Not surprisingly, operators and service companies working in this emerging frontier require a range of new or modified technologies to succeed. First and foremost, they must develop and test blowout capping and containment systems designed specifically for Arctic conditions. Spills among ice floes are much tougher to handle than spills in open waters.

Unique seismic acquisition and data processing challenges exist as a result of permafrost distortion, complex glacial geology, abrupt transition zones, and high noise content, not to mention the logistical complications of acquisition among ice floes.

Drilling challenges include potential kicks from gas hydrate layers. Since kicks are caused by thermal rather than pressure changes, conventional approaches to mud weight have little effect. Access to real-time drilling data by engineers on-site and experts off-site is essential for both safety and drilling optimization.

Well cementing and stimulation are also challenging. Special cements that don’t freeze at low temperatures are necessary, because of heat release in permafrost areas. And extreme cold seriously complicates stimulation chemical storage, logistics, and equipment performance.

Indeed, the determining factor for successful Arctic oil and gas development in the future may be our ability to customize seismic acquisition, drilling, and stimulation technologies for this remote frontier.

SPE Faces the Challenge

SPE has recognized the needs of members to develop collaborative technical solutions to unique Arctic challenges. To that end, we have begun hosting technology conferences focused on the Arctic.

SPE collaborated with the other Offshore Technology Conference sponsoring organizations to conduct OTC’s first Arctic Technology Conference in 2011, attracting 1,241 attendees from 26 countries. Plans are under way for the February 2014 Arctic Technology Conference in Houston. This past October, SPE held its Arctic and Extreme Environments Conference in Moscow, with more than 1,300 people and 53 exhibiting companies in attendance. I imagine we will design and host many other events, including Applied Technology Workshops and Forum Series meetings, on specific topics relevant to the region.
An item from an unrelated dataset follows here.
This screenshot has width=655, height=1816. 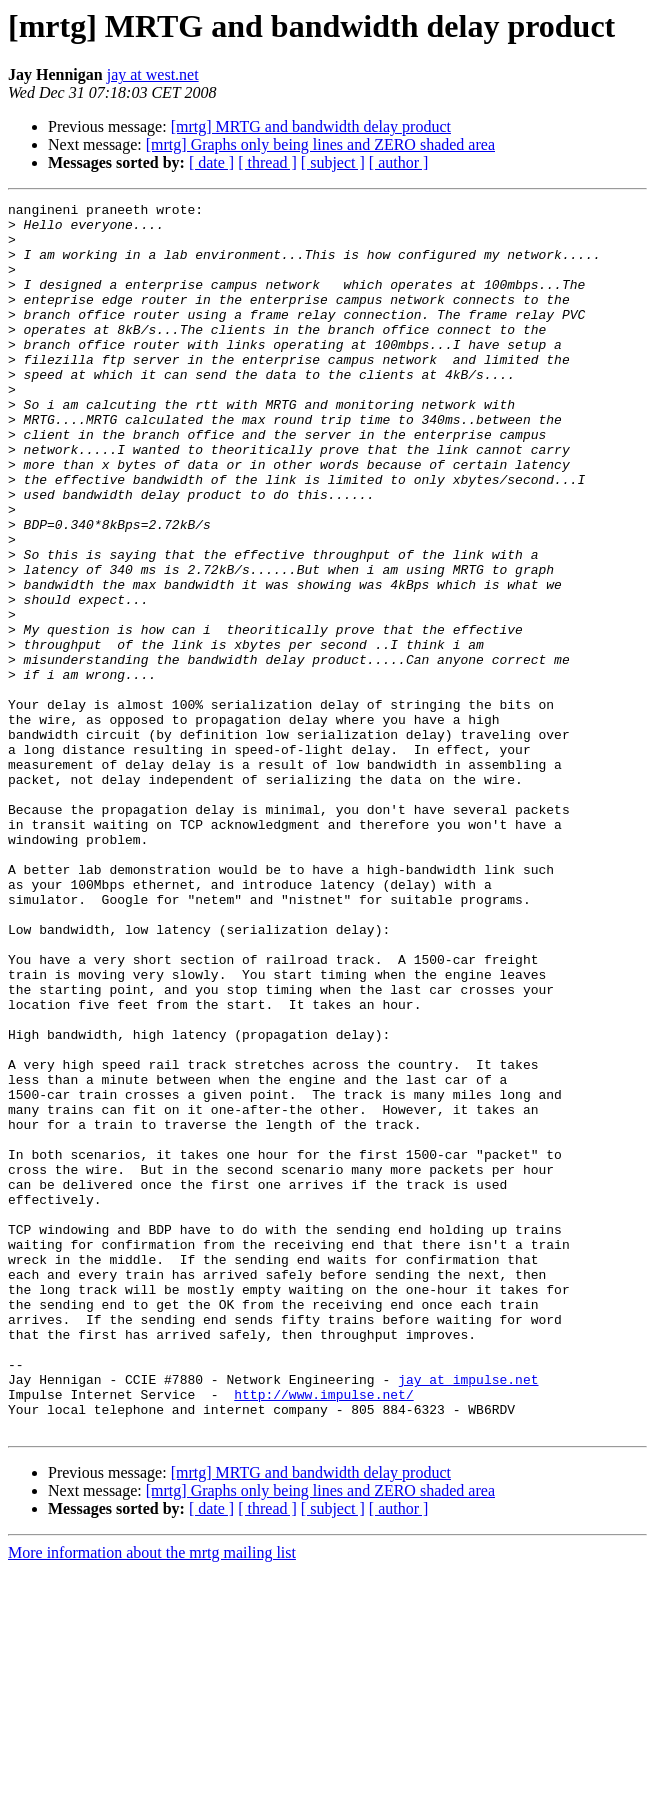 What do you see at coordinates (267, 162) in the screenshot?
I see `[ thread ]` at bounding box center [267, 162].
Whatever the ultimate reserves, it is clear that Arctic resources are sufficient to attract increasing exploration and development. This means operators and service companies will go there, build bases, expand infrastructures and supply chains, and hire the necessary personnel to work in the region. SPE must follow, bringing the relevant conferences and workshops, the networking, the Arctic-specific literature, and the professional sections and student chapters necessary to support and promote the development of both the vast subsurface resources as well as the engineers required. The development of this emerging region is just one more opportunity to implement SPE’s new strategy.

References

Budzick, P., 2009. Arctic Oil and Natural Gas Potential. US Energy Information Administration, October 19, 2009. (accessed 14 October 2013)

Bishop, A., Bremner, C., Laake, A., Strobbia, C., Parno, P., and Utskot, G., 2011. “Petroleum Potential of the Arctic: Challenges and Solutions,”Oilfield Review, Winter 2010/2011.